Cette importance extrême de la confidentialité en matière amoureuse est fréquemment soulignée, y compris sur le mode ironique. Par exemple dans la
Carte de la cour (1663) de Guéret [déplier] « Après donc
que vous aurez traversé heureusement le Détroit de Rivaux, vous vous irez
reposer au Port de Secret, où vous attendrez la récompense que vous vous serez
proposée. [...] Il est si bien clos de toutes parts que le vent n’y entre
jamais. Ses eaux y sont si bien d’accord avec elles-mêmes qu’elles ne
s’entrechoquent point et leur course est si lente et si tardive qu’on dirait
qu’elles appréhendent de faire du bruit. L’air y est toujours couvert de nuages,
de sorte que pour faire une juste comparaison de ce port, on peut dire qu’il
ressemble à ces antres noirs où le soleil ne porte qu’à peine la pointe de ses
rayons. On y remarque tout à l’entrée une ancienne statue du Dieu du Silence,
pour avertir qu’on y doit recevoir personne qui n’ait prêté le serment de ne
point parler, si ce n’est quelquefois tout bas et à l’oreille, et l’on y observe
si religieusement cette coutume qu’on y permet point l’entrée aux femmes,
qu’elles n’aient donné de preuves authentiques de leur retenue.[...] Que si par
une précipitation déréglée vous quittiez ce port sans emporter autre chose qu’un
vain espoir, je vous avertis que vous tomberez dans l’Ecueil de Confiance, qui
est tout proche, d’où vous ne pourrez jamais vous relever »
(p.
89-92).
dans L’Ecole des femmes (1662) de Molière [déplier] "Voilà de nos Français l'ordinaire défaut :
Dans la possession
d'une bonne fortune,
Le secret est toujours ce qui les importune ;
Et
la vanité sotte a pour eux tant d'appas,
Qu'ils se pendraient plutôt que de
ne causer pas."
(III, 3, v. 835-839)
Mais le secret a également son importance dans les affaires de l’Etat. Bouhours, dans un entretien consacré à cette question (Entretiens d’Ariste et d’Eugène, 1671), insiste sur la nécessité, chez les généraux et les princes, de ne rien laisser filtrer des « secrets du cabinet ». Un secret partagé, dans ce milieu, crée une sorte de “cercle de pouvoir”. Accéder à de telles informations constitue dès lors, pour un nouvelliste d’Etat comme le Lisimon du tome II des Nouvelles Nouvelles, la convoitise suprême.
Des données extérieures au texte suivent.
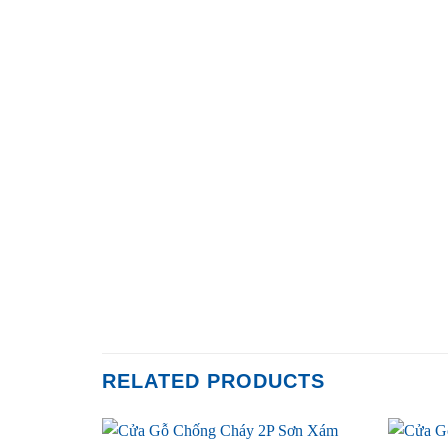
RELATED PRODUCTS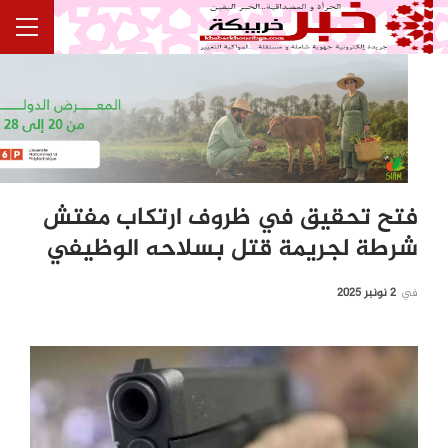
فتح تحقيق في ظروف ارتكاب مفتش
شرطة لجريمة قتل بسلاحه الوظيفي
في
2 نونبر 2025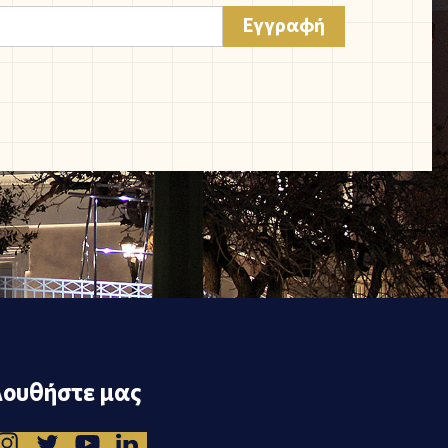
ουθήστε μας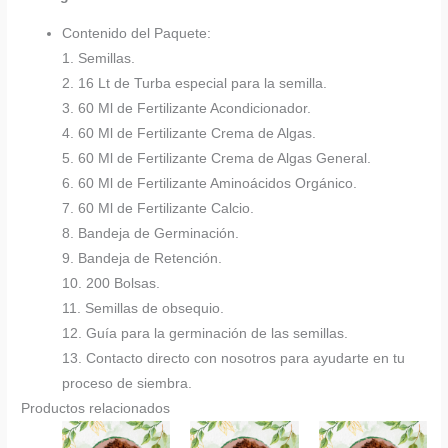
Contenido del Paquete:
1. Semillas.
2. 16 Lt de Turba especial para la semilla.
3. 60 Ml de Fertilizante Acondicionador.
4. 60 Ml de Fertilizante Crema de Algas.
5. 60 Ml de Fertilizante Crema de Algas General.
6. 60 Ml de Fertilizante Aminoácidos Orgánico.
7. 60 Ml de Fertilizante Calcio.
8. Bandeja de Germinación.
9. Bandeja de Retención.
10. 200 Bolsas.
11. Semillas de obsequio.
12. Guía para la germinación de las semillas.
13. Contacto directo con nosotros para ayudarte en tu
proceso de siembra.
Productos relacionados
Cet accès est facilité par la pénible réalité de la perméabilité du secret, qu’il s’agisse de questions amoureuses ou de matière d’Etat. Le narrateur du tome I des Nouvelles Nouvelles devra reconnaître que « nous vivons dans un siècle où le secret n’est plus une vertu et [...] les choses que l’on veut tenir les plus secrètes sont bientôt sues de ceux à qui l’on veut les cacher » (t. I, p. 203). Ce constat est effectué dans de nombreux textes contemporains, qui déplorent la circulation anarchique de l’information due
à l’opération de la Renommée [exemple] « c’est elle qui entretient le commerce entre les hommes, qui publie ce qui se passe dans le monde, qui vante si loin et si haut les faits héroïques, qui met au jour les mystères des ruelles, qui divulgue les intrigues de la cour.” (Guéret, La Carte de la cour, 1663, p. 21-22)
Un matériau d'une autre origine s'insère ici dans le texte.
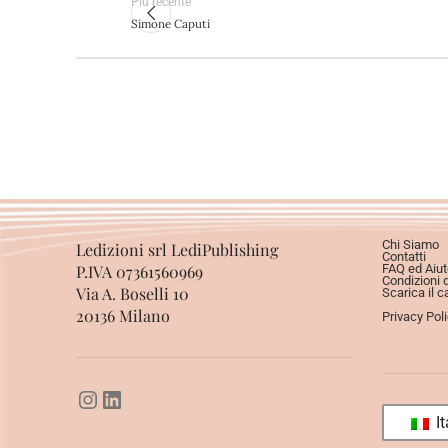
Più recente
Simone Caputi
Chi Siamo
Ledizioni srl LediPublishing
Contatti
P.IVA 07361560969
FAQ ed Aiut
Condizioni 
Via A. Boselli 10
Scarica il c
20136 Milano
Privacy Pol
It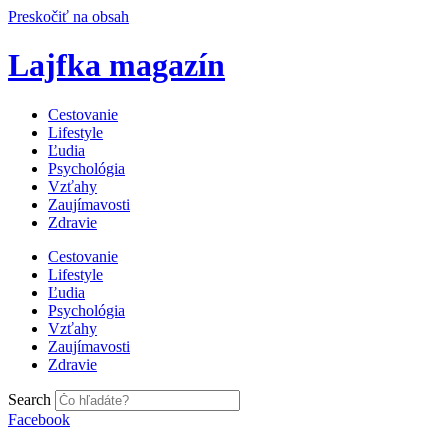
Preskočiť na obsah
Lajfka magazín
Cestovanie
Lifestyle
Ľudia
Psychológia
Vzťahy
Zaujímavosti
Zdravie
Cestovanie
Lifestyle
Ľudia
Psychológia
Vzťahy
Zaujímavosti
Zdravie
Search
Facebook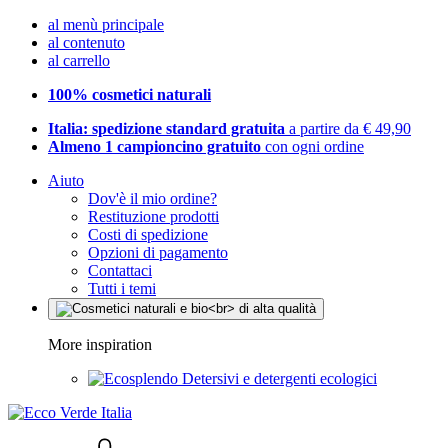
al menù principale
al contenuto
al carrello
100% cosmetici naturali
Italia: spedizione standard gratuita
a partire da € 49,90
Almeno 1 campioncino gratuito
con ogni ordine
Aiuto
Dov'è il mio ordine?
Restituzione prodotti
Costi di spedizione
Opzioni di pagamento
Contattaci
Tutti i temi
More inspiration
Detersivi e detergenti ecologici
ou à l’action de certains individus [exemple] « Il n’y a rien dont elles n’aient eu connaissance : elles ont su les affaires de tous les états du monde, par la participation qu’elles ont eue de toutes les intrigues des particuliers, soit de galanterie, ou d’autres choses où leurs avis ont été nécessaires : tantôt pour apaiser les brouilleries et les querelles : tantôt pour les faire naître selon les avantages que leurs amies en pouvaient tirer. Enfin c’était des personnes par les mains desquelles le secret de tout le monde avait à passer » (Mlle de Montpensier, La Relation de l’Ile imaginaire et l’histoire de la Princesse de Paphlagonie, 1659, p. 80).
Le secret et les femmes
La difficulté de garder un secret concerne tout particulièrement les femmes. L’”Histoire de l’oeuf” (p. 258-263), narrée à titre d’exemple au tome II des Nouvelles Nouvelles, reprend un lieu commun, largement exploité aux alentours des années 1660 - indice révélateur de l’importance croissante du public féminin dans la circulation de l’information au sein des milieux mondains.
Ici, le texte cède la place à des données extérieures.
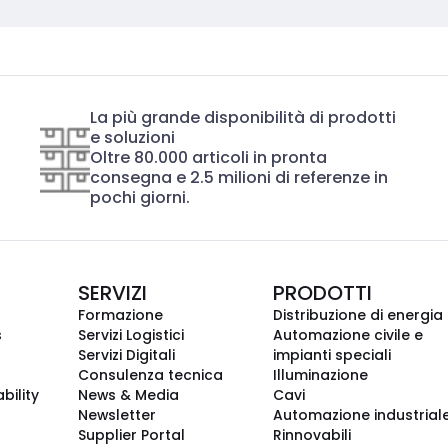
La più grande disponibilità di prodotti
e soluzioni
Oltre 80.000 articoli in pronta
consegna e 2.5 milioni di referenze in
pochi giorni.
SERVIZI
PRODOTTI
Formazione
Distribuzione di energia
s
Servizi Logistici
Automazione civile e
Servizi Digitali
impianti speciali
Consulenza tecnica
Illuminazione
bility
News & Media
Cavi
Newsletter
Automazione industrial
Supplier Portal
Rinnovabili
De nombreux exemples dans la littérature contemporaine des Nouvelles Nouvelles attestent l’existence de cette accusation stéréotypée : non seulement la femme serait plus encline à trahir le secret qu’on lui a confié, mais en plus elle en déformerait le contenu (en ceci, elle rappelle la figure du nouvelliste), ainsi que l’affirment, entre autres :
Madeleine de Scudéry dans sa nouvelle Célinte (1661) [citation] « Les amants en général sont les plus curieux de tous les hommes, les femmes en particulier sont excessivement curieuses » (p. 67)
le Père Bouhours dans son entretien du “Secret” (Les Entretiens d’Ariste et d’Eugène, 1671) [citation] “Mais si les hommes ne peuvent retenir leur langue, que sera-ce des femmes, qui ont naturellement tant de babil? [...] Dès qu’on leur a dit un mot à l’oreille, elles ont une furieuse démangeaison de causer, elles étouffent, elles crèvent si elles ne parlent. Mais elles n’ont garde d’étouffer, ni de crever, ajouta-t-il en riant: il n’y en a pas une qui ne se soulage bientôt: les plus retenues ne cèlent rien à leurs confidentes, et chaque femme a la sienne. Enfin elles sont presque toutes de la nature des échos, qui redisent tout ce qu’on leur dit.” (p. 159)
René le Pays, dans sa nouvelle Le Violon marquis ou le Marquis violon, comme il vous plaira (1659) [citation] « Comme c’est assez d’une fille pour faire savoir une nouvelle à toute une ville, il ne faut pas s’étonner si cette aventure, qui était sue de trois ensemble, fût bientôt divulguée partout » (p. 182)
Furetière, dans son Roman bourgeois (1666) [citation] “Vous la pourrez toujours louer de son silence, qui est une vertu bien rare en ce sexe”.